# how much draw weight is needed for small game?



## Alex Kingery (Dec 22, 2004)

I think you would be happier with something closer to 40lbs. You will find more arrows that will work with that draw weight and also have more range.


----------



## possum hunter (Oct 7, 2009)

thanks i think ill go for 45lbs?


----------



## King Country (Nov 7, 2008)

A slighty higher poundage wouldn't hurt (although it will hurt whatever you're shooting at), but 25s a good start. With regards to the arrow heads, I used to use Judo points, but if I landed a bad shot, which isnt hard on bunnies, the wires stopped the arrow from falling out. I'm now using bludgers, solid rubber blunts, which fall out if the shot goes to custard. 
Good luck, be careful with the possums, those buggers are surprisingly hard to kill! And don't shoot into trees unless you know where your arrow will land, the old man doesn't like arrow holes in the shed roof, found that out the hard way!!!


----------



## Ray.Klefstad (Oct 7, 2006)

I've killed a lot of rabbits with my 20 pound recurve.

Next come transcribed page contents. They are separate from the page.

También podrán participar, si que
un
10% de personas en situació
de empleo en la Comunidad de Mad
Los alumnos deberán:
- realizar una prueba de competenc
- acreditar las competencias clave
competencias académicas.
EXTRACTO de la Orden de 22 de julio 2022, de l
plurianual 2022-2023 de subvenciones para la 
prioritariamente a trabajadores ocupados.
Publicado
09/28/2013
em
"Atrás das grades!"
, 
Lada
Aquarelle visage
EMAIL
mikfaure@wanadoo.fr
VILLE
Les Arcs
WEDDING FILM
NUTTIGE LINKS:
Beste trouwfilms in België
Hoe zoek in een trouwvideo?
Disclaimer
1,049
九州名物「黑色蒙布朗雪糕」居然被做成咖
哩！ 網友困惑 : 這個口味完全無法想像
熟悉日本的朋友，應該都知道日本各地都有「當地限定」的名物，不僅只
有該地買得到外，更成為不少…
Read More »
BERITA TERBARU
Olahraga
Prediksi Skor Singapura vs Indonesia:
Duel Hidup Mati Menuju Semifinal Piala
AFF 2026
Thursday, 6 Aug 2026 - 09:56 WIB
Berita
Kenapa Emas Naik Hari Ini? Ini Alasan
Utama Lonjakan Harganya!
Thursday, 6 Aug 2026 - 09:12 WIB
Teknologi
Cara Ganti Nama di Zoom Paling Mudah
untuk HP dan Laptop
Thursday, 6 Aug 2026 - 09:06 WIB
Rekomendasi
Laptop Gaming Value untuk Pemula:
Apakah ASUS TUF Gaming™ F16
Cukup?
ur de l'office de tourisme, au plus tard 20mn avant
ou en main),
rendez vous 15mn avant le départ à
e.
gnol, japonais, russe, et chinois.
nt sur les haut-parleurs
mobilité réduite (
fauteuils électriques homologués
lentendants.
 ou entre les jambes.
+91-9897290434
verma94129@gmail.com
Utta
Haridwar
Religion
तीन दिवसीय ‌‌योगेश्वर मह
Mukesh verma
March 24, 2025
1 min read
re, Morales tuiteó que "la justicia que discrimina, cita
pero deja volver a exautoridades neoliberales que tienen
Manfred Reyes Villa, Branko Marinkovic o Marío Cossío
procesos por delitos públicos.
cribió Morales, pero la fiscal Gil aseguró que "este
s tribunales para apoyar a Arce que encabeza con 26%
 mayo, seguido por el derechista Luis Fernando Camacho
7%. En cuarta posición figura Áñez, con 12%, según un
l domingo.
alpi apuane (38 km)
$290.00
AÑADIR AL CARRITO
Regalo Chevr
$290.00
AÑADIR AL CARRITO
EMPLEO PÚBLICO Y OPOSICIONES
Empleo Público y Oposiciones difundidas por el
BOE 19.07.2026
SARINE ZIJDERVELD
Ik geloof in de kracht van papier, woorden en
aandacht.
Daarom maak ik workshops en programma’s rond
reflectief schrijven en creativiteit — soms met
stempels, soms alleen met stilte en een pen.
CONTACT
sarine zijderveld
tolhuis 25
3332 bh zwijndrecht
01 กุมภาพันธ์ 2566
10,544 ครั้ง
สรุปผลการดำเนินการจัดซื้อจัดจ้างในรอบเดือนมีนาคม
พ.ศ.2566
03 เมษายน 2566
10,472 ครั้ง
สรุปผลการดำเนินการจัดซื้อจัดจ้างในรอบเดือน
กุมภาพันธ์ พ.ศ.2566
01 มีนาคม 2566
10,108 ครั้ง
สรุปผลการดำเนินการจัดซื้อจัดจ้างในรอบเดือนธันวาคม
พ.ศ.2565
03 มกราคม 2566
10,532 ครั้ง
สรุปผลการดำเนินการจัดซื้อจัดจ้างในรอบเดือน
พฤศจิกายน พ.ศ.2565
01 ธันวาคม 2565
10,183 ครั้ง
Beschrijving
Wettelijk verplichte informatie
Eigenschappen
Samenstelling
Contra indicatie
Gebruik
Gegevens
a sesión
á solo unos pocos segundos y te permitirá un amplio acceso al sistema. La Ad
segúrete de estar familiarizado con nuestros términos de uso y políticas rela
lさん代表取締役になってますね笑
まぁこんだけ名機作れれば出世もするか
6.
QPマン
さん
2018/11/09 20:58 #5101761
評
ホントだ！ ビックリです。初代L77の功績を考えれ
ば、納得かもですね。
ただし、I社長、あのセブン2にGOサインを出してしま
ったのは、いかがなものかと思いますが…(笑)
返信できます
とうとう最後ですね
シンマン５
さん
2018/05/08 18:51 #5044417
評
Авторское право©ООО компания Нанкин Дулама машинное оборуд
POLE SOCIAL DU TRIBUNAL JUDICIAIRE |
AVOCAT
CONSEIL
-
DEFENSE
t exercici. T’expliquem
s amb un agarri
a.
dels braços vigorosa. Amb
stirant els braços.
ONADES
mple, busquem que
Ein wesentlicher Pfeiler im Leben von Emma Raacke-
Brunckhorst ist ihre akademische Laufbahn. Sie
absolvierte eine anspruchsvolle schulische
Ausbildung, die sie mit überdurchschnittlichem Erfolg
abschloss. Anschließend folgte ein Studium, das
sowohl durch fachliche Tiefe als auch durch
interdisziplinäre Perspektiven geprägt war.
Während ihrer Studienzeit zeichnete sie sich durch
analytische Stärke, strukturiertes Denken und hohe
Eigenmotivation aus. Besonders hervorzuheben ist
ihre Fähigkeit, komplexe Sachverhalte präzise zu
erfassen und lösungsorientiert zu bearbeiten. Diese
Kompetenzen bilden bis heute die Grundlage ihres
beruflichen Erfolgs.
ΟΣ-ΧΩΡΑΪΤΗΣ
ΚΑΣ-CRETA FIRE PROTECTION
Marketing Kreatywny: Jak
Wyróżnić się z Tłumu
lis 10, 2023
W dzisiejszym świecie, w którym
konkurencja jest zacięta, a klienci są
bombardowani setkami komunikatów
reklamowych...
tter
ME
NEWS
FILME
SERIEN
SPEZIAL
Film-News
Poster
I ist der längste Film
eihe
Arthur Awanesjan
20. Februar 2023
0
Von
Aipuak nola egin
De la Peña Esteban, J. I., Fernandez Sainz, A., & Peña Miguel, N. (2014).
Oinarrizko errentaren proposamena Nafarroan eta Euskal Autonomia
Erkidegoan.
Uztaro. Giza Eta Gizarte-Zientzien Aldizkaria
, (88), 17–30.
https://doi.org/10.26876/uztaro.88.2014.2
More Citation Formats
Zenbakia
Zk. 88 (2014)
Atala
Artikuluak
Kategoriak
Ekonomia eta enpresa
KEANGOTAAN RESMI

For a compound bow, 40 pounds should be pretty easy to draw, yet it will have lots of killing power.

Ray


----------



## the-ghost (Sep 11, 2004)

depends on the type of head. at 25# with a blunt a squirrel will laugh at you. better check your local regs too, most places you need atleast 30#


----------



## possum hunter (Oct 7, 2009)

umm..
in new zealand possums are pests and no regs for possums but they are bloody tough


----------



## SandSquid (Sep 2, 2008)

My youngest daughter uses a 25# Parker SideKick and the G5 Small Game Head to thump bunnies and squirrels and gophers. They fly 5 to 10 feet down range and they don't get up. 

On larger game that is a bit more stout (armadillo possum, etc.) we'll fletch w/ 4" right wing feathers in right helical and they tear a 1" diameter hole several inches deep through anything.


They are as insidious as they look.


----------



## 12-Ringer (Jan 3, 2008)

*you'll be*

happy with 40-50lbs. nice trajectory and consitency


----------